Friday, August 26, 2016

potato chicken casserole with lemon and truffle salt

There was an awesome sale on potatoes over the weekend. I'm trying to reserve my meager funds for a couple of upcoming trips, so dinners are often based on what leftovers I have and what deals I can get at the grocery store. I had some leftover baked chicken and lots of potatoes. Casseroles are always an option for me. Hanging out at home, music playing, drinking martinis, wearing a sweet apron, making a creamy, comforting casserole? Dreamy.

Potato Chicken Casserole with Lemon & Truffle Salt

-5 medium red potatoes, peeled and cubed
-1.5 Tablespoons butter + 1 Tablespoon for the topping
-1.5 Tablespoons olive oil
-1 large shallot, chopped
-8 oz. white mushrooms, cleaned and quartered
-3 Tablespoons flour
-1 pint half & half
-3/4 teaspoons truffle salt
-1/2 teaspoon chopped fresh rosemary
-1 lemon, zested and sliced thin
-1 large chicken breast, cooked, cubed
-1/4 cup bread crumbs
-1/4 cup finely shredded Pecorino cheese

Preheat oven to 400ºF

Bring a bot of water to a boil in a large pot or dutch oven. Boil the potatoes for 5-7 minutes until tender but not mushy. Drain, set aside.
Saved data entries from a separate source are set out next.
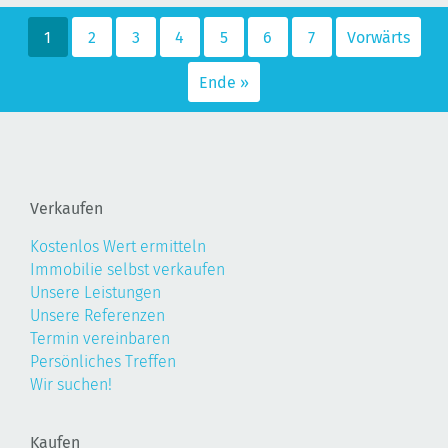
1
2
3
4
5
6
7
Vorwärts
Ende »
Verkaufen
Kostenlos Wert ermitteln
Immobilie selbst verkaufen
Unsere Leistungen
Unsere Referenzen
Termin vereinbaren
Persönliches Treffen
Wir suchen!
Kaufen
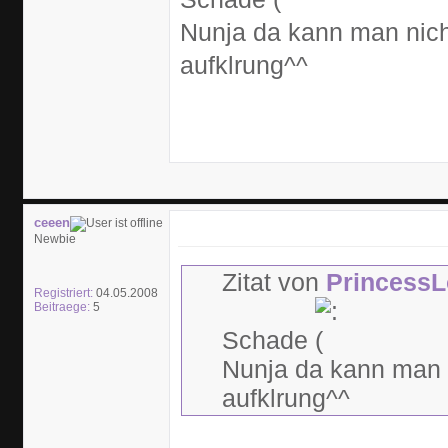
Nunja da kann man nich
aufklrung^^
ceeen
Newbie
Zitat von
PrincessL
Registriert:
04.05.2008
Beitraege:
5
Schade
Nunja da kann man 
aufklrung^^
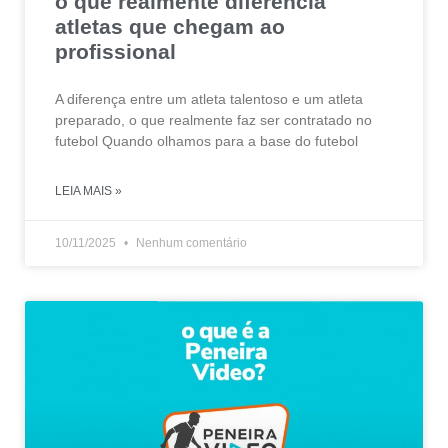
o que realmente diferencia
atletas que chegam ao
profissional
A diferença entre um atleta talentoso e um atleta
preparado, o que realmente faz ser contratado no
futebol Quando olhamos para a base do futebol
LEIA MAIS »
10/11/2025
Nenhum comentário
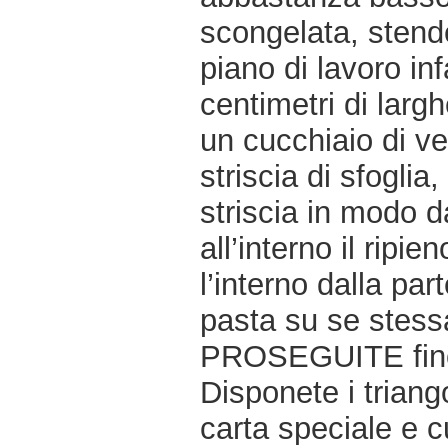
scongelata, stende
piano di lavoro inf
centimetri di lar
un cucchiaio di ver
striscia di sfoglia
striscia in modo d
all’interno il ripie
l’interno dalla pa
pasta su se stessa 
PROSEGUITE fino a
Disponete i triango
carta speciale e c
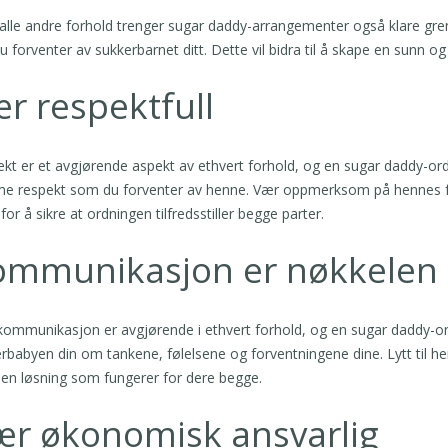
lle andre forhold trenger sugar daddy-arrangementer også klare grenser.
u forventer av sukkerbarnet ditt. Dette vil bidra til å skape en sunn o
r respektfull
kt er et avgjørende aspekt av ethvert forhold, og en sugar daddy-ord
 respekt som du forventer av henne. Vær oppmerksom på hennes følel
 for å sikre at ordningen tilfredsstiller begge parter.
ommunikasjon er nøkkelen
ommunikasjon er avgjørende i ethvert forhold, og en sugar daddy-ordn
rbabyen din om tankene, følelsene og forventningene dine. Lytt til
 en løsning som fungerer for dere begge.
ær økonomisk ansvarlig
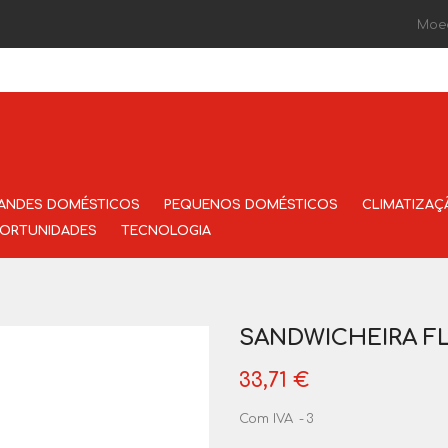
Moe
ANDES DOMÉSTICOS
PEQUENOS DOMÉSTICOS
CLIMATIZAÇ
ORTUNIDADES
TECNOLOGIA
SANDWICHEIRA F
33,71 €
Com IVA
3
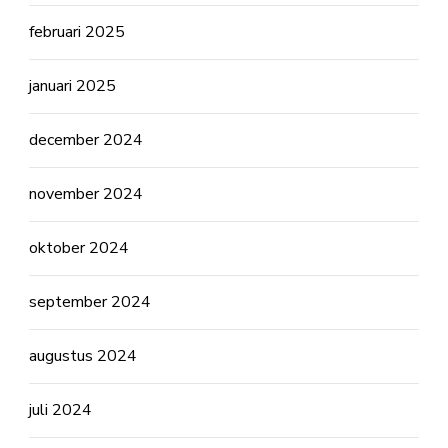
februari 2025
januari 2025
december 2024
november 2024
oktober 2024
september 2024
augustus 2024
juli 2024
Add butter and olive oil to the pot and cook the shallots until just just translucent. Add the mushrooms and a pinch of salt and cook until the mushrooms are brown and shriveled a bit. Sprinkle the flour over everything and stir to coat, cooking about 30 seconds. Add the half & half and bring to a simmer until slightly thickened. Remove from heat. Stir in the rosemary, 1/2 teaspoon of the truffle salt, lemon zest, chicken and potatoes.

Pour potato mixture into a buttered 2.5 qt. casserole dish (approx. 7" x 11"). Combine the breadcrumbs, 1/4 teaspoon of truffle salt and pecorino cheese and sprinkle on top of the potato mixture. Cut 1 Tablespoon of butter into small pieces and dot the top of the casserole with them. Lay the lemon slices on top. Bake at 400ºF for about 20 minutes until crumbs are browned. Let rest a few minutes before serving.

Friday, August 19, 2016

red bean & shrimp cajun tacos

Tacos. The possibilities are endless. Don't get me wrong, I could eat traditional tacos from my local taqueria weekly without ever getting sick of them. Okay I DO eat traditional tacos from my local taqueria weekly without ever getting sick of them. But it is fun to come up with newfangled ways to fill a tortilla. These Cajun tacos are a delightful amalgamation of South-of-the-Border and South-of-the-Mason-Dixon. I took inspiration from some Creole favorites... red beans & rice, and shrimp & grits. Instead of Pico de Gallo, I made a fresh salad out of the classic New Orleans Holy Trilogy, which is akin to the French Mirepoix, but with bell peppers instead of carrots.

Red Bean & Shrimp Cajun Tacos
-1/2 lb. raw peeled & deveined 41-50 ct. shrimp
-1 Tablespoon + 1 teaspoon Cajun seasoning
-2 garlic cloves, minced (divided)
-Juice of half a lemon
-1 slice thick-cut bacon, chopped
-2 shallots, shopped fine (divided)
-1 can kidney beans, rinsed and drained
-1/4 teaspoon paprika
-2 teaspoons vegetable oil
-6 Corn tortillas
-Trinity salad, for serving (recipe below)
-Hot sauce mayonnaise, for serving (recipe below)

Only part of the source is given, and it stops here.